There's debate in golf about which of the four men's majors is the hardest to win.
- Is it the US Open because it's traditionally the toughest major in which to beat par?
- Is it the British Open Championship because links golf opens itself to difficult, unpredictable weather and wind?
- Is it the Masters because Augusta National is such a demanding second-shot golf course with punishing greens?
- Or, is it the PGA Championship because it's the one major setup most like a regular PGA Tour event, opening the door to more contenders?

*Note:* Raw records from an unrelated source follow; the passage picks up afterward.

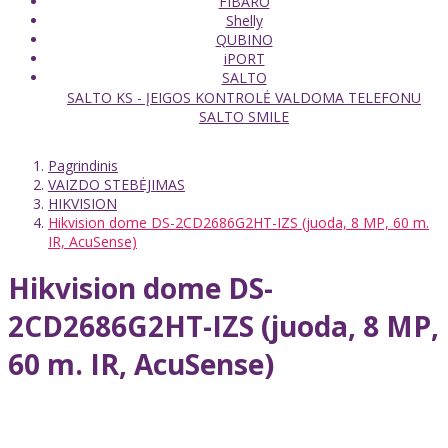
FIBARO
Shelly
QUBINO
iPORT
SALTO
SALTO KS - ĮEIGOS KONTROLĖ VALDOMA TELEFONU
SALTO SMILE
Pagrindinis
VAIZDO STEBĖJIMAS
HIKVISION
Hikvision dome DS-2CD2686G2HT-IZS (juoda, 8 MP, 60 m.
IR, AcuSense)
Hikvision dome DS-
2CD2686G2HT-IZS (juoda, 8 MP,
60 m. IR, AcuSense)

For Jordan Spieth, who, at 24, has the first three legs of the career Grand Slam, the PGA Championship is the hardest golf major for him to win. He came to that conclusion on Saturday of the 2017 PGA Championship at Quail Hollow Club in Charlotte, realizing he was not going to become the sixth man in golf history to complete the career Grand Slam -- at least on his first try.
“The PGA Championship I think is going to be the toughest for me. If we look historically back on my career, I think I will play this tournament worse than the other three majors just in the way that it’s set up,” Spieth said.
“I feel like my game truly suits the other three majors maybe more than the PGA Championship. But I believe we can play anywhere and we can win anywhere. It's just a matter of having everything in sync at the right time.”
He's got a point. He nearly won his first three Masters. He missed the cut once at the US Open and has been mediocre since, but he already won that in 2015. He has two top-four British Open finishes in the last three years. He missed the cut in his first two PGA Championships.